At the recent Liver Meeting in Washington, DC (October 28) all states and Puerto Rico were graded on how easy it is to obtain Medicaid treatment for hepatitis C. States receiving the best grade of A were Alaska, Connecticut, Massachusetts, Nevada, and Washington. States that received an “F”, the worst grade, were Arkansas, Louisiana, Montana, Oregon, and South Dakota.
Australia
The Australian government responded to the call for universal access to the hepatitis C DAAs with an AUS $1billion dollar investment over 5 years. This risk-sharing agreement with pharmaceutical companies provides government-funded treatment to all adults without restriction and has paved the way for the elimination of hepatitis C by 2030. More than 30,000 patients with hepatitis C were treated and cured in 2016.
Following this agreement, huge numbers of people came forward for treatment immediately (some 5,000 in March 2016 alone). However, the number treated each month has steadily declined, from over 5,000 in March 2016 to less than 2,500 in March 2017, with signs the number will decrease further still. The Polaris estimate shows that Australia must treat around 20,000 patients with hepatitis C per year to reach the WHO elimination target it endorsed (a reduction of new hepatitis B and C infections by 90% and mortality by 65% by 2030). Polaris predicts annual treatment numbers for HCV could fall to 14,000 by 2018.

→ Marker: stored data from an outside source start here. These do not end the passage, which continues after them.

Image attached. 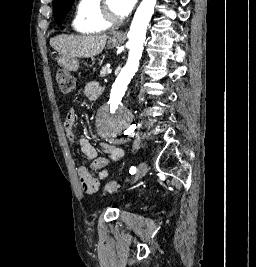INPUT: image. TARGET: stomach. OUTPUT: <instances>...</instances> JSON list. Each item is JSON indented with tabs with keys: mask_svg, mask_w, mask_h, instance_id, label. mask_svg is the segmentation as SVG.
<instances>
[{
	"mask_svg": "<svg viewBox=\"0 0 256 267\" xmlns=\"http://www.w3.org/2000/svg\"><path fill=\"white\" fill-rule=\"evenodd\" d=\"M122 38V34H118V36H113V38H110V40H108V46H110V48H115V46H118ZM57 67H77V62L76 60L75 62H57Z\"/></svg>",
	"mask_w": 256,
	"mask_h": 267,
	"instance_id": "stomach-1",
	"label": "stomach"
}]
</instances>
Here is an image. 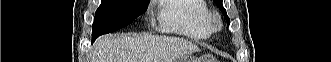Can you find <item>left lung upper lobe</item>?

“Australia set off at a cracking pace on the journey to elimination of hepatitis C due to our unrestricted and easy access to treatment,” says Helen Tyrell, Chief Executive Officer, Hepatitis Australia. “From March 2016, when the cures became available, to December of that year around 14% of all people living with hepatitis C commenced treatment. However, the pace has slowed dramatically over time.”
She adds: “Worryingly, the latest estimates from the Polaris Observatory should be taken as a clear warning that the elimination of hepatitis C is unlikely to be achieved by 2030 if we continue ‘business as usual’. What we need now is a rapid scale up of a suite of programs to help connect all people with hepatitis C to the new cures while also continuing to prioritise evidence-based prevention. Provided Australia invests in this work and maintains a strong partnership approach across government, the community, clinicians and researchers, we can reach the goal of elimination of hepatitis C by 2030.”